Our responsibility in research is to report what we find and leave the judgements about the personal actions of individuals to others. Records often only tell a part of the story and it can be difficult when we are left with few records to know the “entire” or the “real” story. Even when we think we have the “real” story, there are still likely omissions. We’re often just left with the tip of the proverbial iceberg.
Such is the case with one-time Warsaw, Illinois, resident George Fennan. The man may or may not have been my step-ancestor.
He only appears in one set of records–and only for a short time. And is appearance does not put him in a positive light.
On 12 May 1856 he is appointed administrator of the estate of Peter Bieger and guardian for Bieger’s two children by the Hancock County, Illinois, court.
Four days pass.
On 16 May 1856, Fennan signs a letter in Warsaw, Hancock County, Illinois, indicating that he is leaving the state and wishes to be relieved of his duties as administrator and guardian.

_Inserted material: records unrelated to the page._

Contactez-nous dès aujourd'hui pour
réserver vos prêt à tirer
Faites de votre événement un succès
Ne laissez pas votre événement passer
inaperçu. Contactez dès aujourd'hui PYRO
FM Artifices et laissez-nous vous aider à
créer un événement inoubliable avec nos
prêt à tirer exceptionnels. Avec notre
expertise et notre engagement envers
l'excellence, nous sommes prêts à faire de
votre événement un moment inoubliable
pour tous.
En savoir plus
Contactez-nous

Other documents in the Bieger estate style Bieger’s widow, Barbara, as Fennan’s wife and she is appointed under the name Barbara Fennan as the administrator of Bieger’s estate and guardian of her children in June of 1856. There’s little doubt that she and Fennan were in some sort of relationship.
Fennan is never heard of again after his 16 May 1856 letter.
When Barbara marries in 1859 the marriage license indicated that she “had no lawful husband living.” The reference is not to Peter Bieger, but instead to George Fennan.
Sound genealogy methodology indicates that I need to research George Fennan a little more. It’s possible that some piece of information on him may provide me with a clue on Barbara. And Barbara’s life is essentially undocumented before her 1849 marriage to Peter Bieger in Cincinnati, Ohio. It’s possible that Fennan’s life holds a clue to help me research Barbara’s.
Or it’s possible he was the only unattached German male living in Warsaw, Illinois, after Peter Bieger died in the fall of 1855 leaving Barbara with two small children.
Like most stories the truth probably rests somewhere in between.